Those dreaded words came out of Georgie’s mouth. And I felt gutted. Thoughts of what I was doing wrong as a parent whizzed through my mind. Have you ever felt this way? That night I went into a research frenzy, trying to find a reason to justify my child’s feelings. And I came across something really interesting.
It’s ok for children to feel bored. Shocker right? But apparently, we’re so used to living in a society that’s constantly on the go, busy and entertained we don’t realise that being bored has major advantages. Unstructured time can do wonders for children’s creativity because it forces them to become creative, to decide for themselves and they almost always end up doing something interesting. By responding to our child with technological entertainment or structured activities i,e filling their time with afternoon classes and lessons, we’re not allowing them to just be.
Lyn Fry, a London child psychologist with a focus on education in this article said: “There’s no problem with being bored. I think children need to learn how to be bored in order to motivate themselves to get things done. Being bored is a way to make children self-reliant.”

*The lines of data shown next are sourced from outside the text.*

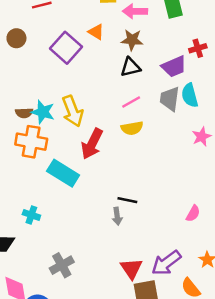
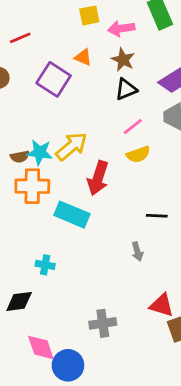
brown star: (132, 40) -> (123, 60), turned 30
yellow arrow: (73, 111) -> (72, 146), turned -100
black line: (127, 200) -> (157, 216), moved
gray cross: (62, 265) -> (103, 323), moved, turned 30
red triangle: (131, 269) -> (162, 305), turned -30

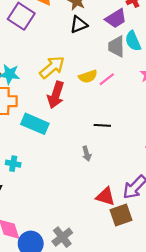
pink line: (133, 127) -> (107, 79), moved
yellow arrow: (72, 146) -> (52, 67), moved
gray cross: (103, 323) -> (62, 237), moved, turned -30

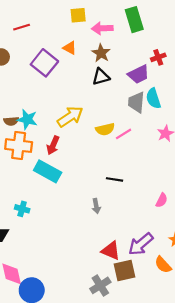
red arrow: (56, 95) -> (53, 145), moved, size x0.7
gray cross: (62, 237) -> (100, 285), moved

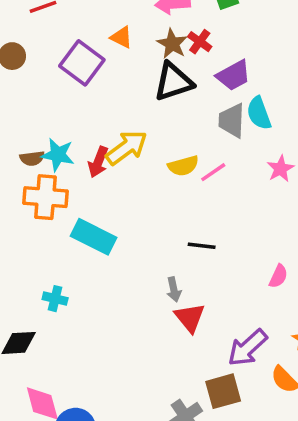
red cross: (158, 57) -> (200, 42), moved, turned -32
black triangle: (101, 77) -> (173, 82), size x1.4
red arrow: (53, 145) -> (98, 162), moved
red triangle: (111, 251) -> (190, 318), moved, turned 30

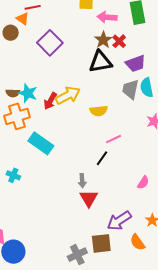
orange triangle: (121, 37) -> (23, 19), moved
pink line: (213, 172) -> (114, 139), moved
orange cross: (46, 197) -> (17, 116), turned -30
black line: (202, 246) -> (102, 158), turned -70

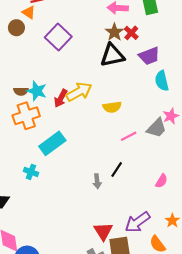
gray trapezoid: (130, 89) -> (157, 128), moved, turned -145
cyan rectangle: (41, 143) -> (52, 143), turned -70
black line: (102, 158) -> (117, 169), moved
cyan cross: (13, 175) -> (31, 172), moved
red triangle: (89, 198) -> (103, 231), moved

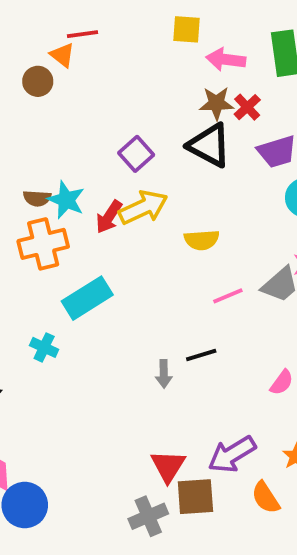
brown star: (114, 32) -> (216, 103), turned 30
purple square: (58, 37) -> (136, 154), moved, size x0.7
black triangle: (112, 55) -> (209, 145), turned 35
black line: (117, 169) -> (201, 355), turned 35

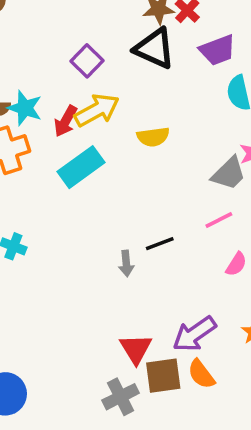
pink line: (228, 296) -> (219, 220), moved
cyan rectangle: (87, 298) -> (81, 167), moved
orange semicircle: (266, 498) -> (201, 374), moved

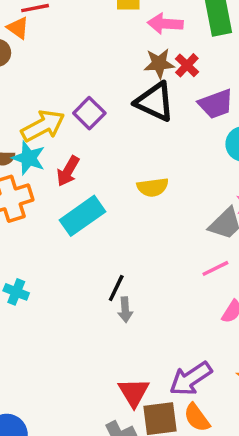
yellow arrow: (97, 110) -> (43, 126), moved
black line: (160, 244) -> (116, 288), moved, turned -44

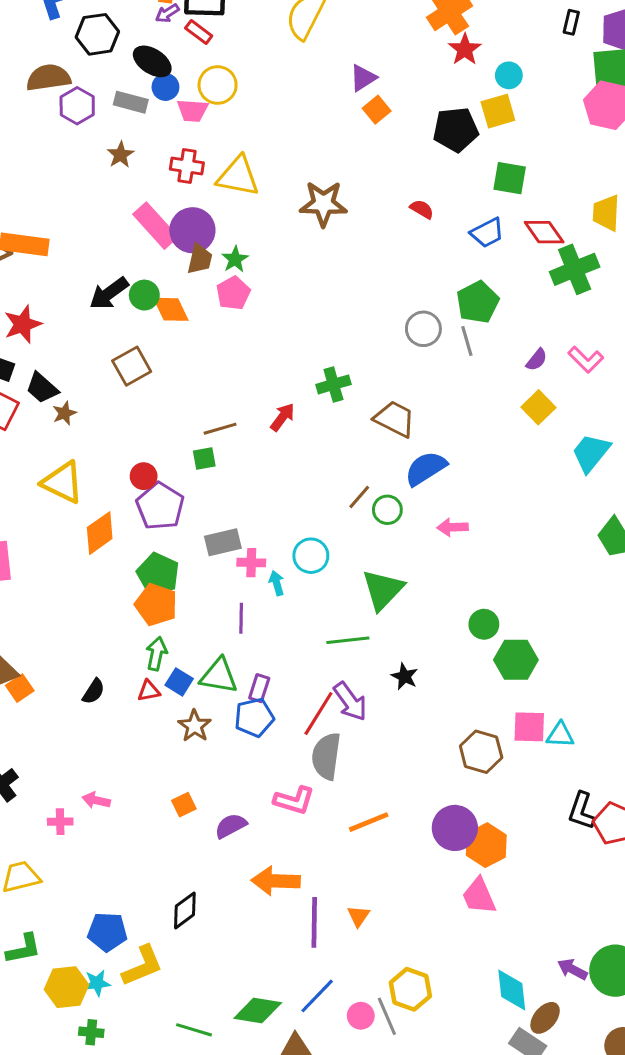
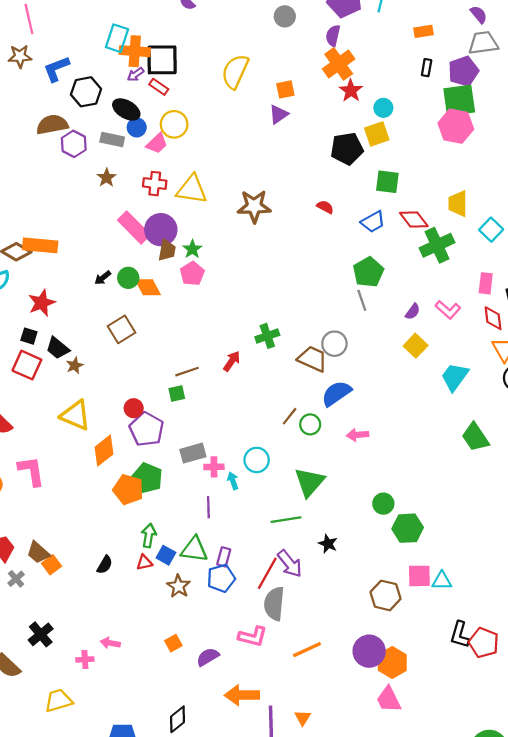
orange square: (377, 110) -> (285, 89), moved, turned 30
pink trapezoid: (192, 111) -> (157, 143), turned -45
black arrow: (109, 293) -> (103, 278), size x0.6
gray circle: (423, 329) -> (334, 344), moved
orange pentagon: (156, 605) -> (128, 490), moved

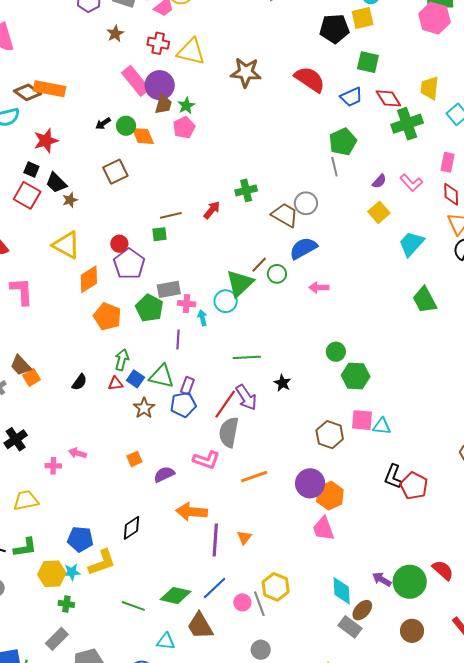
red semicircle: (325, 207) -> (310, 79), size x2.0
green pentagon: (147, 478) -> (149, 308), moved
green triangle: (309, 482) -> (240, 283), moved

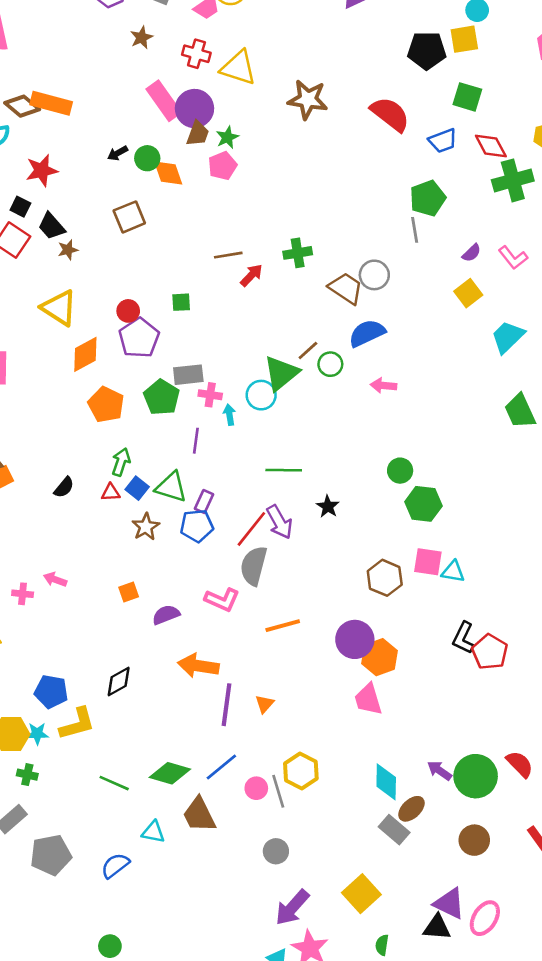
brown line: (171, 215) -> (228, 255), moved

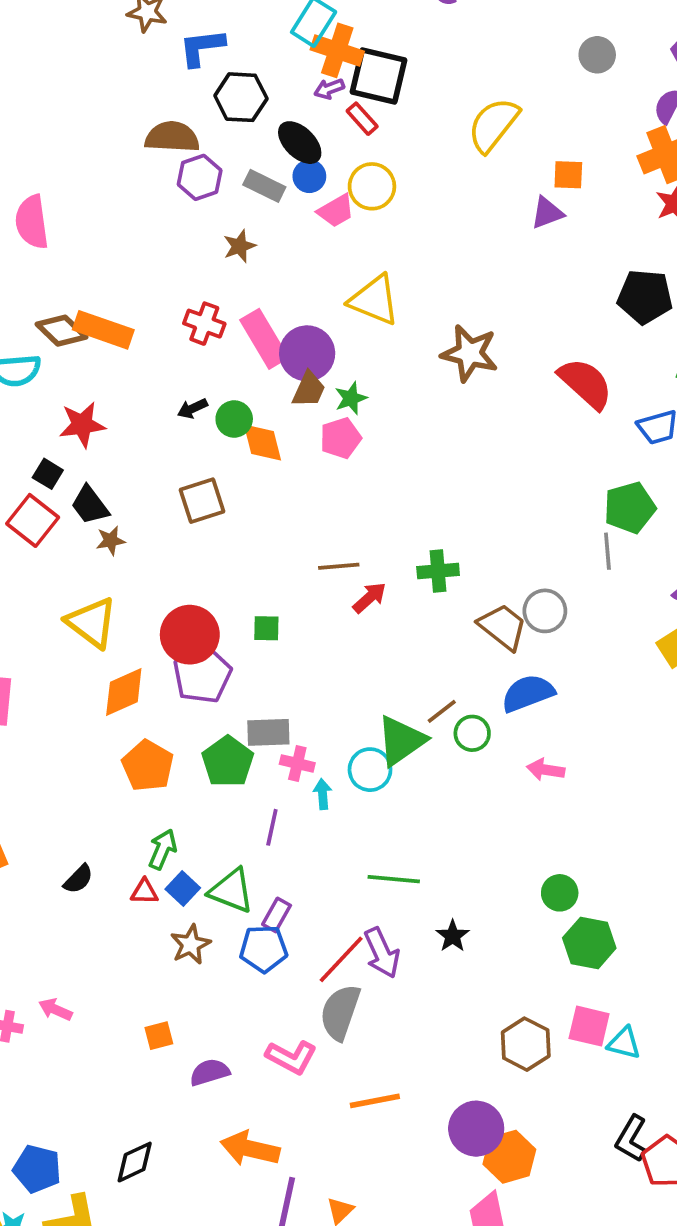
red cross: (196, 54) -> (204, 324), moved
red circle: (128, 311) -> (190, 635), size x1.8

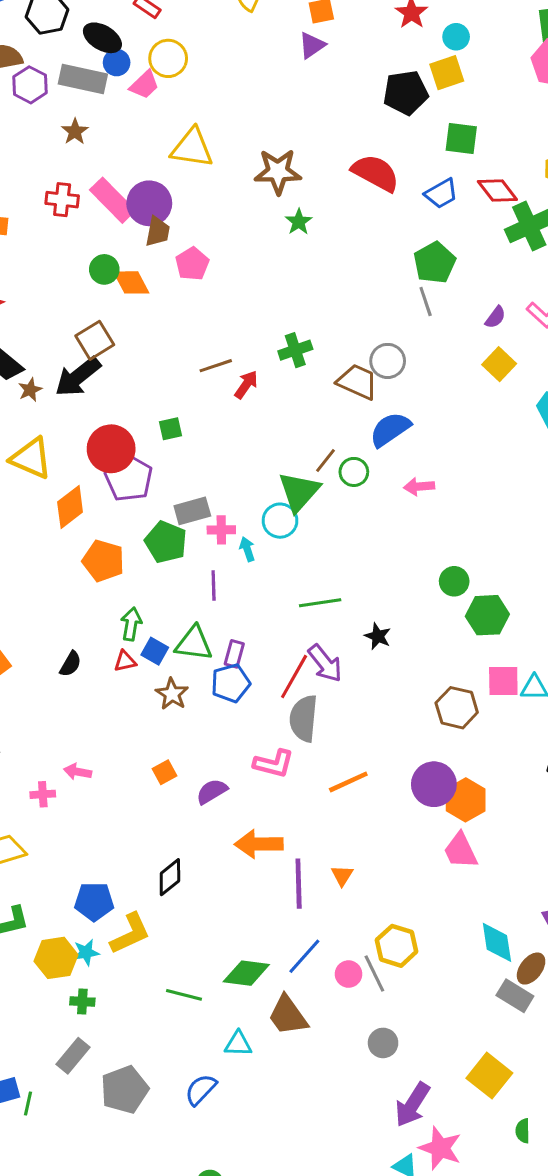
gray rectangle: (264, 186) -> (83, 79), size x1.4
green star: (351, 398) -> (299, 222), moved
black arrow: (192, 408) -> (78, 377), moved, size x2.0

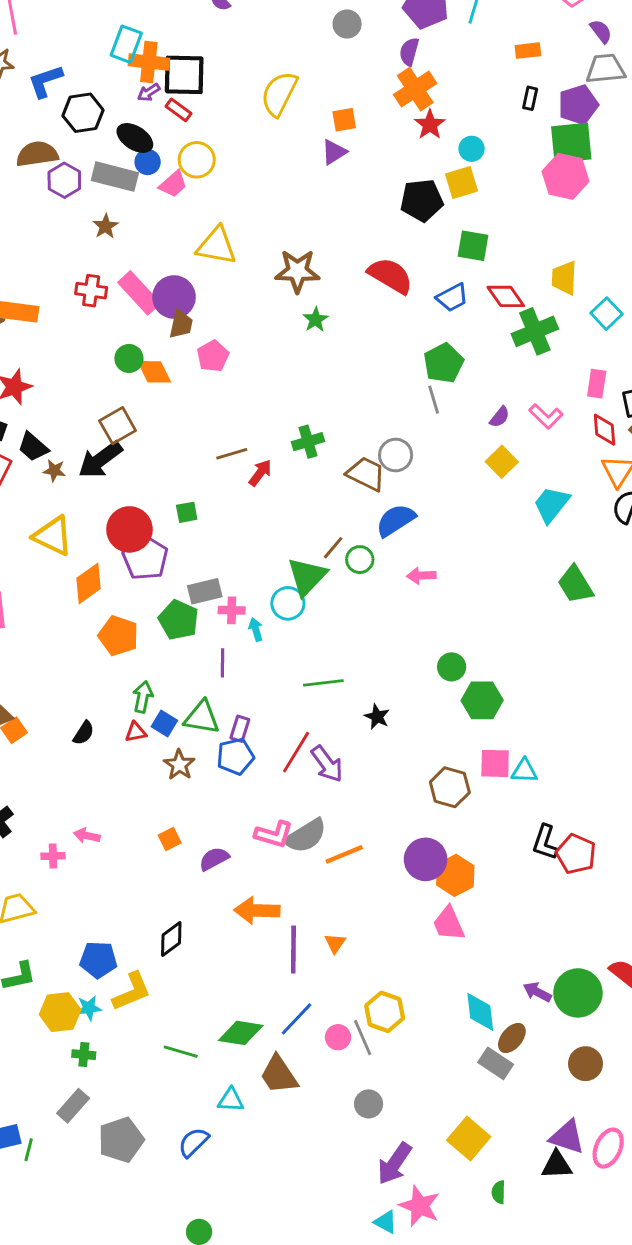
brown star: (30, 390) -> (54, 471), turned 30
purple arrow: (325, 663) -> (327, 764), moved
gray semicircle: (304, 718) -> (306, 836), moved, turned -129

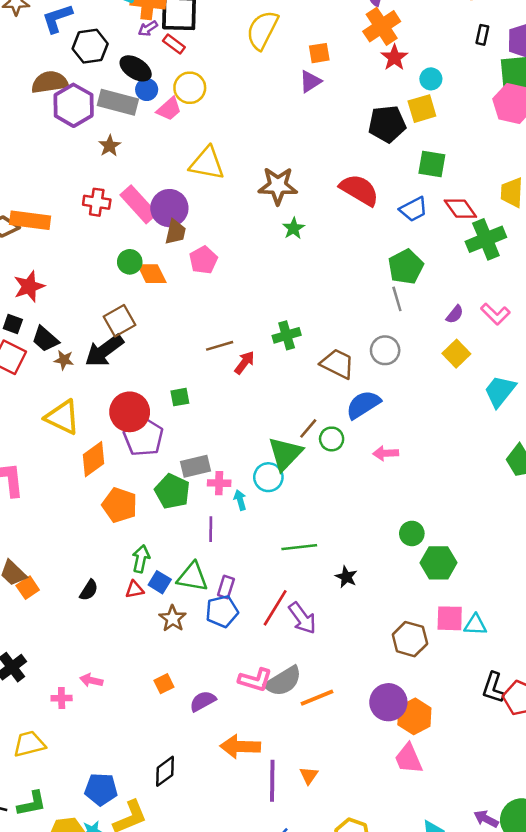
purple hexagon: (64, 180) -> (74, 105), size x1.4
gray circle: (396, 455) -> (385, 350), moved

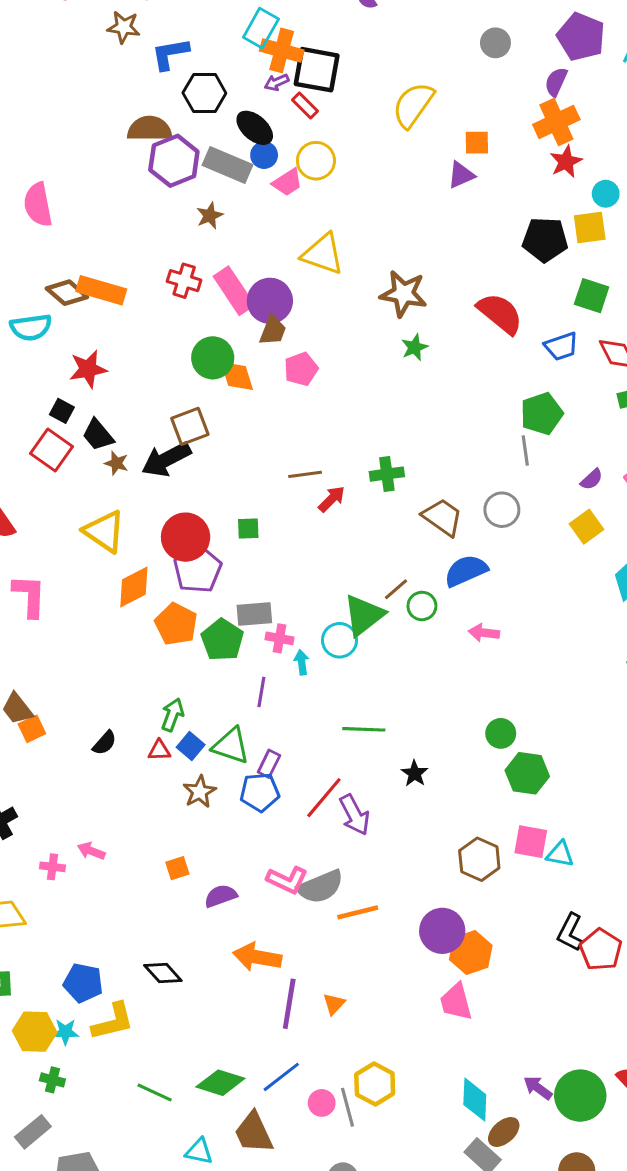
green circle: (130, 262) -> (213, 358), size x1.4
orange pentagon: (120, 505) -> (176, 624), moved
black diamond: (165, 771) -> (163, 973), turned 76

Dr Vanessa Lapointe said to Huffington Post: “Children need to sit in the nothingness of boredom in order to arrive at an understanding of who they are. They need to sit in their own boredom for the world to become quiet enough that they can hear themselves.”
Dr Teresa Belton told the BBC that she quizzed author Meera Syal and artist Greyson Perry about how boredom had aided their creativity when they were young. She said that Meera’s lack of things to do “spurred her to talk to people she would not have otherwise engaged with and to try activities she would not, under other circumstances, have experienced such as talking to elderly neighbours and baking cakes. But most importantly, boredom made her write.”
Since discovering this new way of dealing with boredom I’ve tried it out with Georgie. A couple of mornings and afternoons of nothingness and he surprised me and papa when he made two cars out of cardboard boxes. Exhaust engines, seat belts and all.
So what do you think? Should we slow down and allow our kids to experience boredom? I’d love to know your thoughts.